» **INSTRUCTIONS TO FOLLOW**: Write out each record exactly as it stands. No pictures belong in the copy.

» **Dataset items**:
- Opening Delimiter -
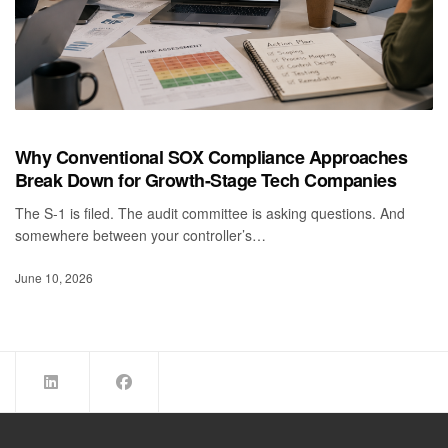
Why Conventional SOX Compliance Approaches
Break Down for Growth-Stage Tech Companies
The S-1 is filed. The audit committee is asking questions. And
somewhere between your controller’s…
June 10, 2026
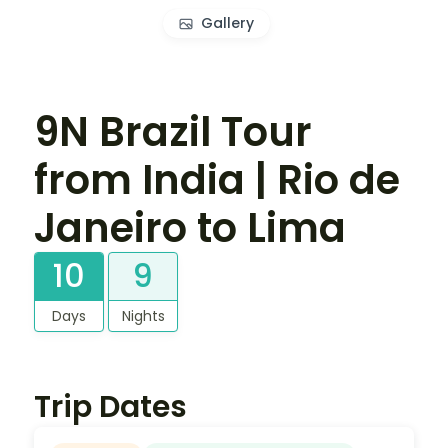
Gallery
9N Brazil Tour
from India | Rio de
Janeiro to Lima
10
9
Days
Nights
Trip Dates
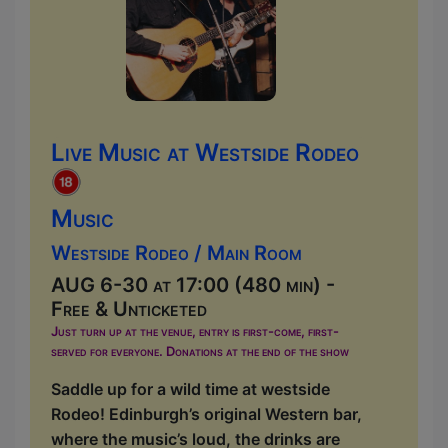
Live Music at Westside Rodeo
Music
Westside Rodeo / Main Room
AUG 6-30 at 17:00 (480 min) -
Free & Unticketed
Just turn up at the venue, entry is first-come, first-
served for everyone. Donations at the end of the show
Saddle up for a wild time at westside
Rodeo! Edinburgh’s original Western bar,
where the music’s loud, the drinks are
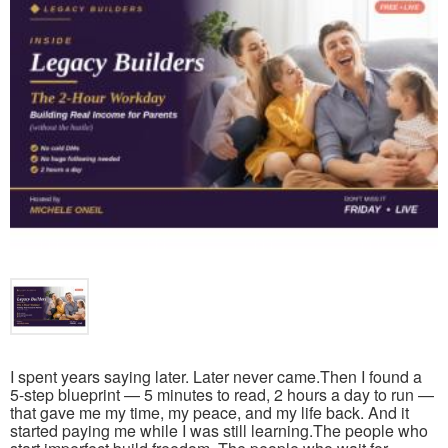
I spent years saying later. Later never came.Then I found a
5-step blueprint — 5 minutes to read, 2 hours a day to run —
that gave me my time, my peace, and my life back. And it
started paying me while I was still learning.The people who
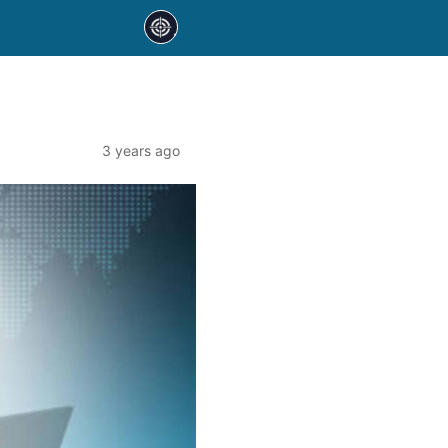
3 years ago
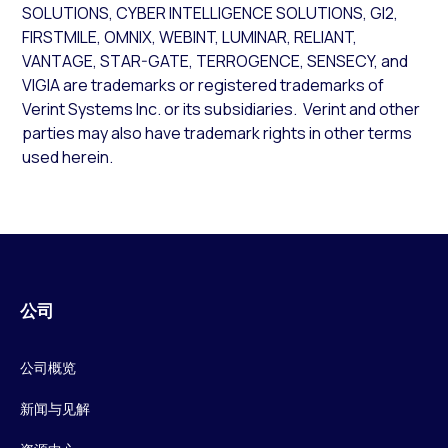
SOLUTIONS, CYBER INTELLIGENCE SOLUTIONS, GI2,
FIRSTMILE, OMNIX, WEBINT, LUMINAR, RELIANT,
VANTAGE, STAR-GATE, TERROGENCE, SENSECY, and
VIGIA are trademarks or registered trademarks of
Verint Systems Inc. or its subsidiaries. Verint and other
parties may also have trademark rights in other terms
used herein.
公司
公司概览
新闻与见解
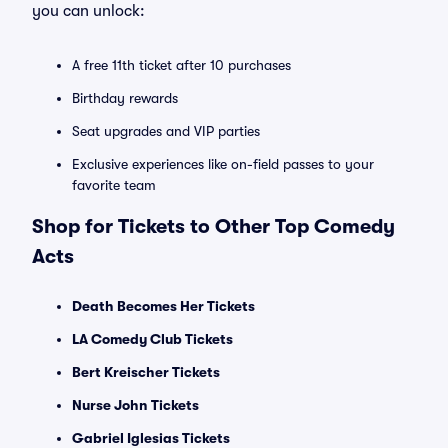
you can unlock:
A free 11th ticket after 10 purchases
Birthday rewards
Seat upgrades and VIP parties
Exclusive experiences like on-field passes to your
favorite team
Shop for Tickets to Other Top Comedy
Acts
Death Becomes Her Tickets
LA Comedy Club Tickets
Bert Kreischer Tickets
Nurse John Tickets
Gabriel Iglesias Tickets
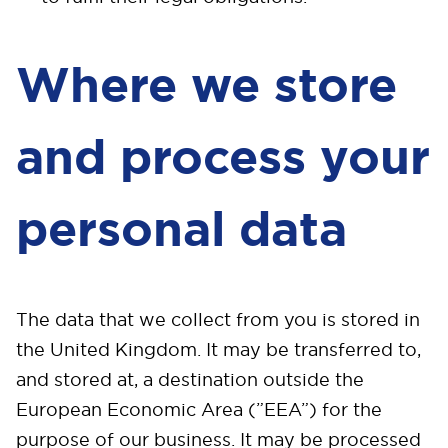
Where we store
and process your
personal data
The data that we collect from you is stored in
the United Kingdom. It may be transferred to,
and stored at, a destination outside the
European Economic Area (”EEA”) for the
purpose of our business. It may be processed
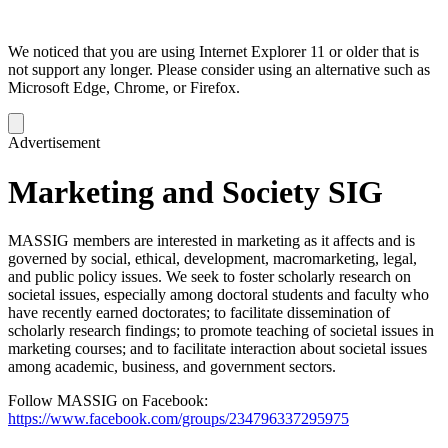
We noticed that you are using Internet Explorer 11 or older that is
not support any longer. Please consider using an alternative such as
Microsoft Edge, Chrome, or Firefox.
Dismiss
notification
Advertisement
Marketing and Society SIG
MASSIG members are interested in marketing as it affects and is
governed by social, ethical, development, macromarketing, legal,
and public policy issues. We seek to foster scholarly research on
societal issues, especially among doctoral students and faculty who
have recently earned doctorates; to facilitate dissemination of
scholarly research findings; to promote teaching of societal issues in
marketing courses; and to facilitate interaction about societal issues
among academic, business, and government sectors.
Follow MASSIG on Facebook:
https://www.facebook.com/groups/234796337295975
- Closing Delimiter -
» **WRITTEN ANSWER**:
Why Conventional SOX Compliance Approaches
Break Down for Growth-Stage Tech Companies
The S-1 is filed. The audit committee is asking questions. And
somewhere between your controller’s…
June 10, 2026
Gallery
9N Brazil Tour
from India | Rio de
Janeiro to Lima
10
9
Days
Nights
Trip Dates
Live Music at Westside Rodeo
Music
Westside Rodeo / Main Room
AUG 6-30 at 17:00 (480 min) -
Free & Unticketed
Just turn up at the venue, entry is first-come, first-
served for everyone. Donations at the end of the show
Saddle up for a wild time at westside
Rodeo! Edinburgh’s original Western bar,
where the music’s loud, the drinks are
I spent years saying later. Later never came.Then I found a
5-step blueprint — 5 minutes to read, 2 hours a day to run —
that gave me my time, my peace, and my life back. And it
started paying me while I was still learning.The people who
3 years ago
SOLUTIONS, CYBER INTELLIGENCE SOLUTIONS, GI2,
FIRSTMILE, OMNIX, WEBINT, LUMINAR, RELIANT,
VANTAGE, STAR-GATE, TERROGENCE, SENSECY, and
VIGIA are trademarks or registered trademarks of
Verint Systems Inc. or its subsidiaries. Verint and other
parties may also have trademark rights in other terms
used herein.
公司
公司概览
新闻与见解
you can unlock:
A free 11th ticket after 10 purchases
Birthday rewards
Seat upgrades and VIP parties
Exclusive experiences like on-field passes to your
favorite team
Shop for Tickets to Other Top Comedy
Acts
Death Becomes Her Tickets
LA Comedy Club Tickets
Bert Kreischer Tickets
Nurse John Tickets
Gabriel Iglesias Tickets
Where we store
and process your
personal data
The data that we collect from you is stored in
the United Kingdom. It may be transferred to,
and stored at, a destination outside the
European Economic Area (”EEA”) for the
purpose of our business. It may be processed
We noticed that you are using Internet Explorer 11 or older that is
not support any longer. Please consider using an alternative such as
Microsoft Edge, Chrome, or Firefox.
Dismiss
notification
Advertisement
Marketing and Society SIG
MASSIG members are interested in marketing as it affects and is
governed by social, ethical, development, macromarketing, legal,
and public policy issues. We seek to foster scholarly research on
societal issues, especially among doctoral students and faculty who
have recently earned doctorates; to facilitate dissemination of
scholarly research findings; to promote teaching of societal issues in
marketing courses; and to facilitate interaction about societal issues
among academic, business, and government sectors.
Follow MASSIG on Facebook:
https://www.facebook.com/groups/234796337295975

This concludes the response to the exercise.